This documentation here is the archived version of the old readme-file of this library and is NOT up-to-date, but maybe it is still useful for some references.


This is a simple wrapper-library for opencl. It provides some basic commenly used functionalities and abstract them to a very simple structure, which comes with some restrictions, but make it fast and easy to write a program with opencl support. The basic feature set provides the following functions:

  • init device
  • copy data to device
  • run kernel
  • copy data from device
  • close device
  • get work-item information from device
  • get memory information from device

These abstractions have some restrictions like for example the follwing:

  • all copy-transfers are always blocking
  • always the whole buffer is copied to or from device. copy only parts of the buffer is not supported
  • only one device handable at the moment or more precisely the first one, which is found on the system.

To avoid restrictions for special cases, all opencl-objects are public and so normal opencl-operations can also performed without the abstracted functions of this library.

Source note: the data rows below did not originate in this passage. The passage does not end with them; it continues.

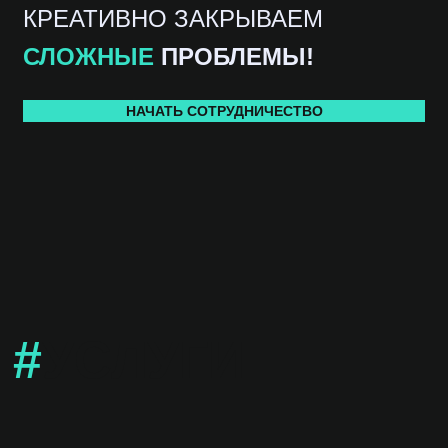
КРЕАТИВНО ЗАКРЫВАЕМ
СЛОЖНЫЕ
ПРОБЛЕМЫ!
НАЧАТЬ СОТРУДНИЧЕСТВО
#
УСЛУГИ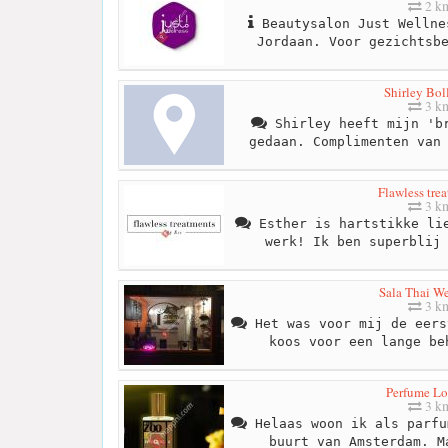
2 k
Beautysalon Just Wellne
Jordaan. Voor gezichtsb
Shirley Bol
3 k
Shirley heeft mijn 'br
gedaan. Complimenten van
Flawless tre
3 k
Esther is hartstikke lie
werk! Ik ben superblij
Sala Thai We
3 k
Het was voor mij de eers
koos voor een lange be
Perfume L
3 k
Helaas woon ik als parfu
buurt van Amsterdam. M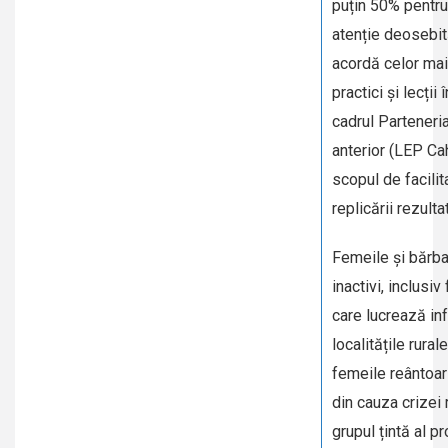
puțin 50% pentru
atenție deosebi
acordă celor ma
practici și lecții 
cadrul Parteneria
anterior (LEP Ca
scopul de facilit
replicării rezulta
Femeile și bărbaț
inactivi, inclusiv
care lucrează in
localitățile rurale
femeile reântoa
din cauza crizei
grupul țintă al pr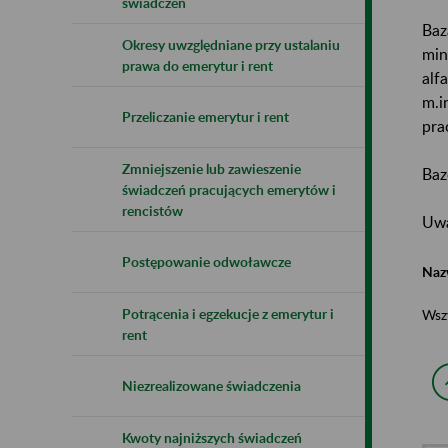
świadczeń
Baz
Okresy uwzględniane przy ustalaniu
min
prawa do emerytur i rent
alf
m.i
Przeliczanie emerytur i rent
pra
Zmniejszenie lub zawieszenie
Baz
świadczeń pracujących emerytów i
rencistów
Uwa
Postępowanie odwoławcze
Naz
Potrącenia i egzekucje z emerytur i
Wsz
rent
Niezrealizowane świadczenia
Kwoty najniższych świadczeń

Here only an example kernel code to

const std::string kernelCode =
    "__kernel void test_kernel(\n"
    "       __global const float* a,\n"  // <-- first input-buffer a
    "       __global float* b\n"        // <-- output-buffer
    "       )\n"
    "    // do something with the data on device. This here is only a stupid useless example."
    "    size_t globalId = get_global_id(0) + get_global_size(0) * get_global_id(1);\n"
    "    if (globalId < N)\n"
    "    {\n"
    "       b[globalId] = a[globalId];"
    "    }\n"

The copy process for the library from host to device copies always at first the buffer and then the number of elements of this buffer. So they are always pairwise in the arguments of the kernel-function.

#include <hanami_opencl/gpu_handler.h>
#include <hanami_opencl/gpu_interface.h>
#include <hanami_common/logger.h>

// Optional  initialize the logger. This here initalize a console logger,
// which prints all error- and info-messages on the consol
Hanami::ErrorContainer error;
// in case of an error the message con be printed with LOG_ERROR(error)

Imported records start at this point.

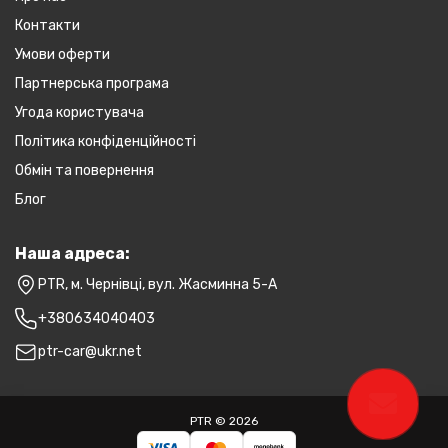
Контакти
Умови оферти
Партнерська програма
Угода користувача
Політика конфіденційності
Обмін та повернення
Блог
Наша адреса:
PTR, м. Чернівці, вул. Жасминна 5-А
+380634040403
ptr-car@ukr.net
PTR © 2026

// init opencl-class of this library
Hanami::GpuHandler oclHandler;
// the GpuHandler collect all devices of the host and stores them
// into oclHandler.m_interfaces

// get for example the first device
Hanami::GpuInterface* ocl =;
// this ocl-object here will be used in all the following snippets

Prepare buffer for data-transfers between the host and the device.

// create data-object
Hanami::GpuData data;

// init empty buffer
// This prepare a buffer-object and allocate aligned memorey on the host.
// These objects will be used to transfer data between the host and the device.
data.addBuffer("buffer x",     // <-- self-defined id for the buffer
               N,              // <-- number of elements
               sizeof(float),  // <-- size of one element
               true);          // <-- set to true use a host-pointer
                               //     This makes copy to device faster,
                               //     but the kernel will be slower.
                               //     So keep the tradeoff in mind!
data.addBuffer("buffer y",
// in the same style, there are multiple input- and output-buffer possible

// for the example get here the first buffer and set all values of this buffer to 1.0
float* a = static_cast<float*>(data.getBufferData("buffer x"));
for(uint32_t i = 0; i < N; i++) {
    a[i] = 1.0f;

Init worker-sizes. Tehre are two fields: number of work-groups and threads per work-group. Normally this are global and local work-items in opencl, but I wanted it a little bit more like in CUDA.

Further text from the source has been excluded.